* [Task instructions]: Each entry must be reproduced precisely as it stands.

[Excerpts from a dataset]
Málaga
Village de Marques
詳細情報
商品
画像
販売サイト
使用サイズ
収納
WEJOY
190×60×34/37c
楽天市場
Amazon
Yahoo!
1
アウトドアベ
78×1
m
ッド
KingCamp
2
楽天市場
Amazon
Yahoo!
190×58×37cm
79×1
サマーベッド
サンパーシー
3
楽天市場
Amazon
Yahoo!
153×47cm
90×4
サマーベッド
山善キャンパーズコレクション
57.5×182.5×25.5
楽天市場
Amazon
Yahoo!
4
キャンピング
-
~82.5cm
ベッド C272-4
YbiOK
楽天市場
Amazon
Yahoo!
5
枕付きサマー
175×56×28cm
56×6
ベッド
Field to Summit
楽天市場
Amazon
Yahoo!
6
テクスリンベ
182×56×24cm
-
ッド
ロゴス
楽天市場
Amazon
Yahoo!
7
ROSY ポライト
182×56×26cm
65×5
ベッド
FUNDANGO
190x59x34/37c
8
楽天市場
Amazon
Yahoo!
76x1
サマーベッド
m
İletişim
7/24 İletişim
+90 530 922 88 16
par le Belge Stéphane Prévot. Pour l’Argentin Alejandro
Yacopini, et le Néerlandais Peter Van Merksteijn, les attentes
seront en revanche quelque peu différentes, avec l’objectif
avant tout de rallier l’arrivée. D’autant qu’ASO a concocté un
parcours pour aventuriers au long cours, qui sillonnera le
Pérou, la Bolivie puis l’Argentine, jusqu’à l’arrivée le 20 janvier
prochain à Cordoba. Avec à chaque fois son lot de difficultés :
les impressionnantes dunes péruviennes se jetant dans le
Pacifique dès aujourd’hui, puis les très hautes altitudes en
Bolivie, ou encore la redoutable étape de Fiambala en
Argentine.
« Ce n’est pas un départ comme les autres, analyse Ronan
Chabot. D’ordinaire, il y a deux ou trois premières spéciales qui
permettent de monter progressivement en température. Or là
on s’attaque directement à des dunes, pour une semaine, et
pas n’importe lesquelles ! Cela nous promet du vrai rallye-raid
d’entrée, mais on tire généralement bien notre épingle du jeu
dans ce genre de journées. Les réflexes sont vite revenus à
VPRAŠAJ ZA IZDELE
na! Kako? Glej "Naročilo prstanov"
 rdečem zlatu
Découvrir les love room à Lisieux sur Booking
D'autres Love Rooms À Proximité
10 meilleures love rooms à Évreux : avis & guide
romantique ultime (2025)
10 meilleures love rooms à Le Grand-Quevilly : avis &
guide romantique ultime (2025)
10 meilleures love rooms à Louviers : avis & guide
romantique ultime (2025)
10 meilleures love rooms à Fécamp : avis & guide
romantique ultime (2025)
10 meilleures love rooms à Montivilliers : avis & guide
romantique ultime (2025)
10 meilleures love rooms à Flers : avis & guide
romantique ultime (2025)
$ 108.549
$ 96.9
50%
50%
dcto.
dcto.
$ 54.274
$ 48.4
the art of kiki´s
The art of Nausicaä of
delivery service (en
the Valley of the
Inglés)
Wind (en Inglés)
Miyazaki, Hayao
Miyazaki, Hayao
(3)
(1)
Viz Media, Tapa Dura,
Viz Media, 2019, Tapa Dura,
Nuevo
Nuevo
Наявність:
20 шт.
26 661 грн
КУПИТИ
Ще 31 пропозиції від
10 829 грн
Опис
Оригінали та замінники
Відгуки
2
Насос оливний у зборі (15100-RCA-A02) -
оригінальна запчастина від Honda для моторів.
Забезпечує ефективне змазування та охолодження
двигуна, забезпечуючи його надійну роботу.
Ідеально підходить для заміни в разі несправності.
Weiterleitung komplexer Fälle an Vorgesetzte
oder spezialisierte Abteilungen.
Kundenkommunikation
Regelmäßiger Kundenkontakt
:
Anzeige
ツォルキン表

* [Exercise response]:
Málaga
Village de Marques
詳細情報
商品
画像
販売サイト
使用サイズ
収納
WEJOY
190×60×34/37c
楽天市場
Amazon
Yahoo!
1
アウトドアベ
78×1
m
ッド
KingCamp
2
楽天市場
Amazon
Yahoo!
190×58×37cm
79×1
サマーベッド
サンパーシー
3
楽天市場
Amazon
Yahoo!
153×47cm
90×4
サマーベッド
山善キャンパーズコレクション
57.5×182.5×25.5
楽天市場
Amazon
Yahoo!
4
キャンピング
-
~82.5cm
ベッド C272-4
YbiOK
楽天市場
Amazon
Yahoo!
5
枕付きサマー
175×56×28cm
56×6
ベッド
Field to Summit
楽天市場
Amazon
Yahoo!
6
テクスリンベ
182×56×24cm
-
ッド
ロゴス
楽天市場
Amazon
Yahoo!
7
ROSY ポライト
182×56×26cm
65×5
ベッド
FUNDANGO
190x59x34/37c
8
楽天市場
Amazon
Yahoo!
76x1
サマーベッド
m
İletişim
7/24 İletişim
+90 530 922 88 16
par le Belge Stéphane Prévot. Pour l’Argentin Alejandro
Yacopini, et le Néerlandais Peter Van Merksteijn, les attentes
seront en revanche quelque peu différentes, avec l’objectif
avant tout de rallier l’arrivée. D’autant qu’ASO a concocté un
parcours pour aventuriers au long cours, qui sillonnera le
Pérou, la Bolivie puis l’Argentine, jusqu’à l’arrivée le 20 janvier
prochain à Cordoba. Avec à chaque fois son lot de difficultés :
les impressionnantes dunes péruviennes se jetant dans le
Pacifique dès aujourd’hui, puis les très hautes altitudes en
Bolivie, ou encore la redoutable étape de Fiambala en
Argentine.
« Ce n’est pas un départ comme les autres, analyse Ronan
Chabot. D’ordinaire, il y a deux ou trois premières spéciales qui
permettent de monter progressivement en température. Or là
on s’attaque directement à des dunes, pour une semaine, et
pas n’importe lesquelles ! Cela nous promet du vrai rallye-raid
d’entrée, mais on tire généralement bien notre épingle du jeu
dans ce genre de journées. Les réflexes sont vite revenus à
VPRAŠAJ ZA IZDELE
na! Kako? Glej "Naročilo prstanov"
 rdečem zlatu
Découvrir les love room à Lisieux sur Booking
D'autres Love Rooms À Proximité
10 meilleures love rooms à Évreux : avis & guide
romantique ultime (2025)
10 meilleures love rooms à Le Grand-Quevilly : avis &
guide romantique ultime (2025)
10 meilleures love rooms à Louviers : avis & guide
romantique ultime (2025)
10 meilleures love rooms à Fécamp : avis & guide
romantique ultime (2025)
10 meilleures love rooms à Montivilliers : avis & guide
romantique ultime (2025)
10 meilleures love rooms à Flers : avis & guide
romantique ultime (2025)
$ 108.549
$ 96.9
50%
50%
dcto.
dcto.
$ 54.274
$ 48.4
the art of kiki´s
The art of Nausicaä of
delivery service (en
the Valley of the
Inglés)
Wind (en Inglés)
Miyazaki, Hayao
Miyazaki, Hayao
(3)
(1)
Viz Media, Tapa Dura,
Viz Media, 2019, Tapa Dura,
Nuevo
Nuevo
Наявність:
20 шт.
26 661 грн
КУПИТИ
Ще 31 пропозиції від
10 829 грн
Опис
Оригінали та замінники
Відгуки
2
Насос оливний у зборі (15100-RCA-A02) -
оригінальна запчастина від Honda для моторів.
Забезпечує ефективне змазування та охолодження
двигуна, забезпечуючи його надійну роботу.
Ідеально підходить для заміни в разі несправності.
Weiterleitung komplexer Fälle an Vorgesetzte
oder spezialisierte Abteilungen.
Kundenkommunikation
Regelmäßiger Kundenkontakt
:
Anzeige
ツォルキン表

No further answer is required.